Baseball bosses push salary cap — players fight back

Curt Flood
Curt Flood refused a trade in 1969 and sued MLB, challenging the reserve clause that bound players to their teams for life. He lost in court and lost his career, but his sacrifice built the solidarity that cracked open free agency six years later. The players’ union’s highest honor bears his name. Now the owners want a salary cap to put a ceiling on what that free agency is worth.

For the first time since 1994, the Major League Baseball (MLB) billionaire capitalist owners have proposed a salary cap for all 30 professional baseball teams. The baseball world and the MLB players union have expected this move for some time. However, the proposed cap is still a brazen attack on MLB labor rights, just as it was in 1994.
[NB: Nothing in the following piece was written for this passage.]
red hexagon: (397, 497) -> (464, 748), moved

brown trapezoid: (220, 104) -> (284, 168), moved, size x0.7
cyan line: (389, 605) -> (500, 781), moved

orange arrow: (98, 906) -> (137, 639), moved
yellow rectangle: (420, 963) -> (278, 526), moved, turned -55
MLB teams have never had limits on what they could spend on player salaries. This has been a thorn in the side of the billionaire MLB owners for years, who feel that player payroll has unduly cut into their massive profits. Under the owners’ proposal, all teams would be capped at $245.3 million for player salaries. Meanwhile, the average value of an MLB team is almost $3 billion. The owners would have us believe they are all struggling to get food on the table because of the greedy players. 

The MLBPA, the players’ union, is strongly opposed to any policy that would limit the earning ability of the players, without whom there would be no MLB. Steve Cohen (net worth $23 billion), Rogers Communications (net worth $19 billion), and Mark Walter (net worth $7.3 billion) don’t suit up and take the field. No one takes their family to a ballgame because they love billionaire owners and $10 hot dogs. People pay for the games because they want to see the players. 
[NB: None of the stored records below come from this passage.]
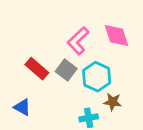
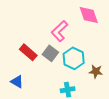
pink diamond: (117, 36) -> (89, 15), moved
brown star: (113, 102) -> (96, 71), moved

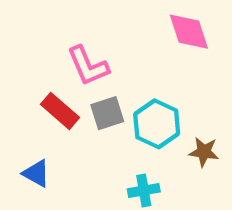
pink L-shape: (59, 31) -> (88, 66), moved, turned -70
gray square: (50, 53) -> (107, 113), turned 35

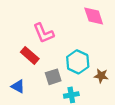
gray square: (107, 113) -> (53, 77), moved

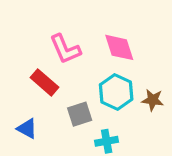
pink diamond: (94, 16) -> (119, 47), moved
brown star: (101, 76) -> (153, 100), moved

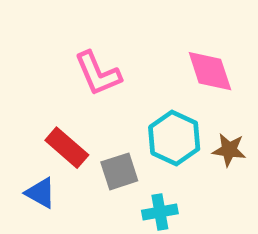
pink diamond: (119, 47) -> (210, 71), moved
red rectangle: (45, 82) -> (67, 148), moved

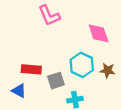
pink L-shape: (98, 74) -> (49, 15), moved
red rectangle: (67, 148) -> (31, 69), turned -36

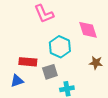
cyan hexagon: (82, 65) -> (60, 47), moved
blue triangle: (19, 91) -> (17, 81), turned -48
The MLB would not exist without the labor of the players, who create all the value the owners pocket. While many of the players are relatively highly paid, they are still workers who deserve to reap the value that their labor creates. 

Billionaire owners dictating the earning capacity of the players who actually play the game is the peak of absurdity and capitalist arrogance. It is for this exact reason that the players went on strike in 1994, when the owners last proposed a salary cap. 

All workers and progressive people should stand in solidarity with the MLBPA as they fight to defeat this salary cap. This is not merely a tiff between “millionaires” and “billionaires” but another front in the ongoing broad societal attack on organized labor. The players need a contract that reflects what they’re worth — and every worker has a stake in whether they win it.